La machine à Doms ! Ils en sortent par milliers ! Dom ! Dom ! Et se répandent de par le monde ! Dom ! Dom ! Spectacle saisissant ! C’est un flux continu, comme si le GVI était un gigantesque pressoir et les Doms son jus ! Dom ! Dom ! La colonne du GVI a tout de même des yeux et une bouche qui s’adresse à Paschic : « C’est curieux ! dit-elle d’une voix sépulcrale. Tu n’es pas comme les autres !
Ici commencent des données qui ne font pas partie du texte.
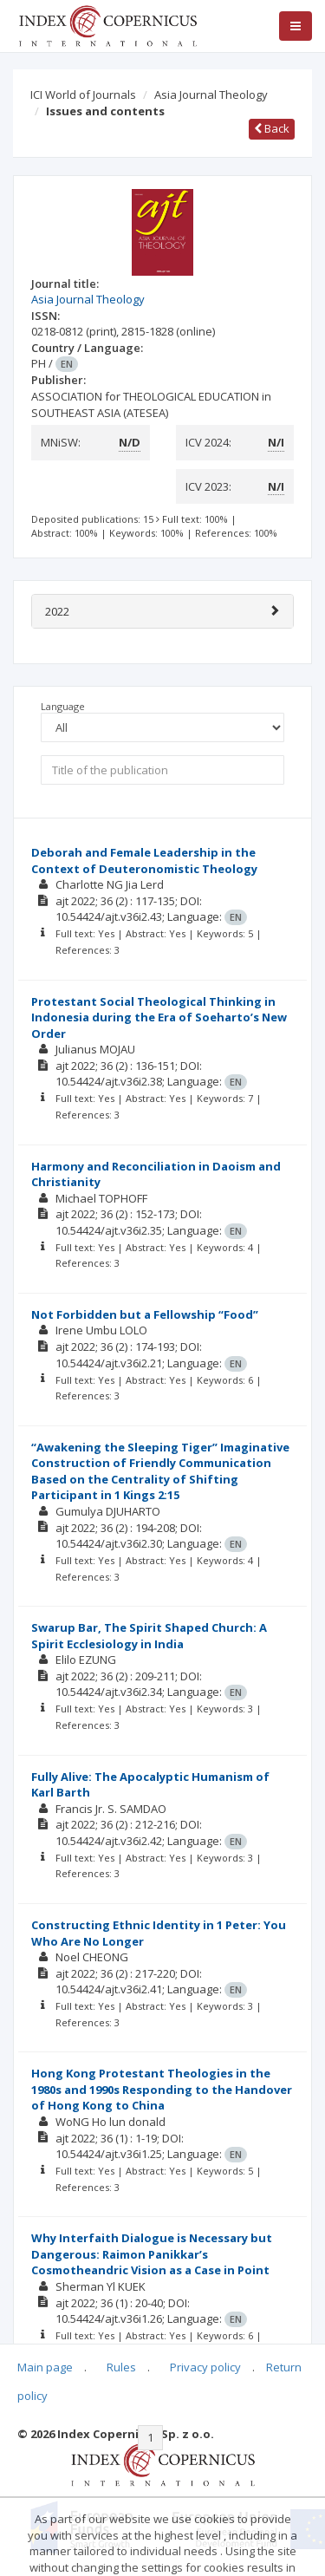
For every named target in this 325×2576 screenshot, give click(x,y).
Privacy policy (205, 2367)
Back (271, 128)
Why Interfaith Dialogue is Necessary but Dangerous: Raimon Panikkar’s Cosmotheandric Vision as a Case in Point (151, 2254)
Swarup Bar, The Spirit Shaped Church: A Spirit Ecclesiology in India (149, 1636)
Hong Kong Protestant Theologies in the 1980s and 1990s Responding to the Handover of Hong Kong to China (161, 2089)
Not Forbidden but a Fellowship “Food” (144, 1314)
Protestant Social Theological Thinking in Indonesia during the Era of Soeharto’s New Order (159, 1017)
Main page (45, 2367)
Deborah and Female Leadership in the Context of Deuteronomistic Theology (144, 861)
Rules (121, 2367)
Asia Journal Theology (211, 94)
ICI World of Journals (83, 94)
_ C’est vrai, répond Paschic, enfin pas tout à fait !
_ Comment expliques-tu cela ? Tu devrais venir de moi…
_ Ben, je ne me l’explique pas vraiment… Pourquoi Einstein ou Darwin ? Oh ! Mais c’était peut-être qu’ils n’arrivaient pas à faire l’amour, à cause de leurs traumatismes, d’où leur sublimation scientifique ! Tsss, tsss !
_ Tu es bien sarcastique… Mais sais-tu qui je suis ?
_ Bien sûr ! Tu es le le VGI ! Autrement dit, le Grand Vide Intérieur !
_ Exact ! Et je n’en suis pas peu fier !
_ Évidemment !
_ Serait-ce encore une moquerie ? Et sais-tu d’où je viens ?
_ Là encore, j’ réponds par l’affirmative… Tu viens de notre soif de liberté !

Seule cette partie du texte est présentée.